■ EXERCISE DETAILS ■
A faithful transcription of all the entries below is needed, without the pictures.

■ EXTRACTED RECORDS ■
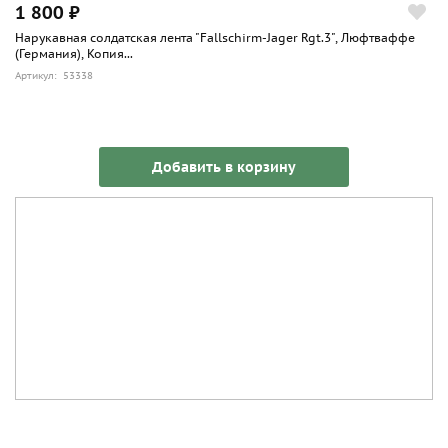
1 800 ₽
Нарукавная солдатская лента "Fallschirm-Jager Rgt.3", Люфтваффе
(Германия), Копия...
Артикул: 53338
Добавить в корзину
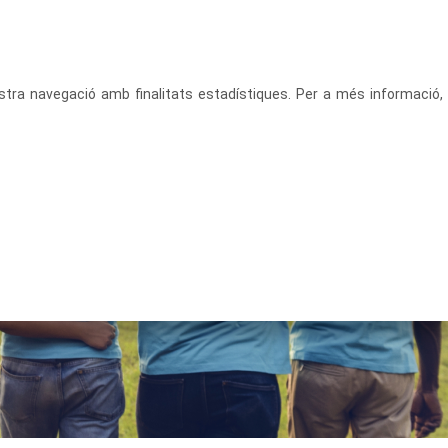
CATALÀ
ACCEDEIX
vostra navegació amb finalitats estadístiques. Per a més informació,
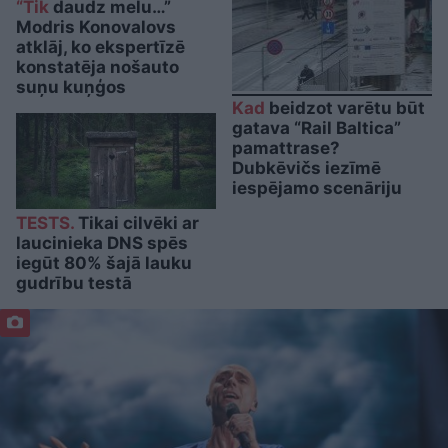
“Tik
daudz melu…”
Modris Konovalovs
atklāj, ko ekspertīzē
konstatēja nošauto
suņu kuņģos
Kad
beidzot varētu būt
gatava “Rail Baltica”
pamattrase?
Dubkēvičs iezīmē
iespējamo scenāriju
TESTS.
Tikai cilvēki ar
laucinieka DNS spēs
iegūt 80% šajā lauku
gudrību testā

■ RESPONSE TO THE TASK ■
1 800 ₽
Нарукавная солдатская лента "Fallschirm-Jager Rgt.3", Люфтваффе
(Германия), Копия...
Артикул: 53338
Добавить в корзину
CATALÀ
ACCEDEIX
vostra navegació amb finalitats estadístiques. Per a més informació,
“Tik
daudz melu…”
Modris Konovalovs
atklāj, ko ekspertīzē
konstatēja nošauto
suņu kuņģos
Kad
beidzot varētu būt
gatava “Rail Baltica”
pamattrase?
Dubkēvičs iezīmē
iespējamo scenāriju
TESTS.
Tikai cilvēki ar
laucinieka DNS spēs
iegūt 80% šajā lauku
gudrību testā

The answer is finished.